In an article posted in USA Today, "Boomers Zero in on Social Networking" , Marc R. della Cava discusses how millions of baby boomers and older have joined in on the phenomenon that was once thought to be only for teenagers. Today, baby boomers are taking over the social networking web with many different networks other than Facebook - such as Twitter and Eons. According to the article, since 2005 the usage of social networking by adults has surged. One third of all adults are now utilizing these networks. However, the reason for doing so surpasses just to keep in touch or plan social gatherings with old friends. Many are using them to meet new friends across the country and share ideas and experiences. According to the Internet monitoring site comScore, there are 16.5 million adults 55 and older now engaged in social networking.

So why is any of this relevant in the grand scheme of things? Businesses can now use the social networking outlets as a way to advertise to other market segments beyond teens and college students. Companies can also utilize them to oversee reviews and feedback discussions they may be receiving from a costumer who posts something on Twitter or Facebook. Companies have to change their focus in marketing and advertising because of the social networking phenomenon.

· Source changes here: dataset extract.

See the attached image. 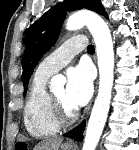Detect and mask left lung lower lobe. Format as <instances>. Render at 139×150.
<instances>
[{"label": "left lung lower lobe", "instance_id": "obj_1", "mask_svg": "<svg viewBox=\"0 0 139 150\" xmlns=\"http://www.w3.org/2000/svg\"><path fill=\"white\" fill-rule=\"evenodd\" d=\"M84 128H85V121H83L80 125L72 129L71 131L65 133L64 136L73 138L76 141L81 142L83 139Z\"/></svg>", "mask_w": 139, "mask_h": 150}]
</instances>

Boomers use these sites to share their opinions on products and services - today this drives the word, not TV ads and print advertising - and the Corporate world is starting to realize this.

Are their downsides to social networking? Sure. You open your life and world for everyone else to know about. But depending on what business you are in, this could be advantageous also. For me, working for an investigation and surveillance company whose focus is on insurance fraud, the social networking sites (particularly with the large number of baby boomers joining) have helped tremendously in our investigations. We have done our homework and we know that the Facebook's of the world are no longer for just teens. Within our in-house research on claimants, we have two employees who focus solely on social networking. With a list compiled of almost 25 various social networking sites, they search for the claimants and often find enormous amounts of information on someone that helps aid our investigation.

For example, Johnny Fraud claims he got injured at work and can no longer bend or lift anything over five pounds. We discover that Johnny Fraud has an open and public Facebook page and today his status reads "Feeling good today... heading to the gym". One of our investigators will then start canvassing the local gyms to look for his vehicle. If we find it, an investigator with a covert camera will enter on a day pass.... and look there... we catch Johnny Fraud doing dead lifts with 100 pounds. It happens ALL the time.... and we have caught someone committing insurance fraud and getting paid on your tax dollar.... and all thanks to Facebook.

Overall, social networks such as Facebook are changing the way we communicate with eachother and how business communicate with their costumers. The changing landscape of users are going to force businesses in particular to analyze and shift they way they advertise and get feedback from their costumer.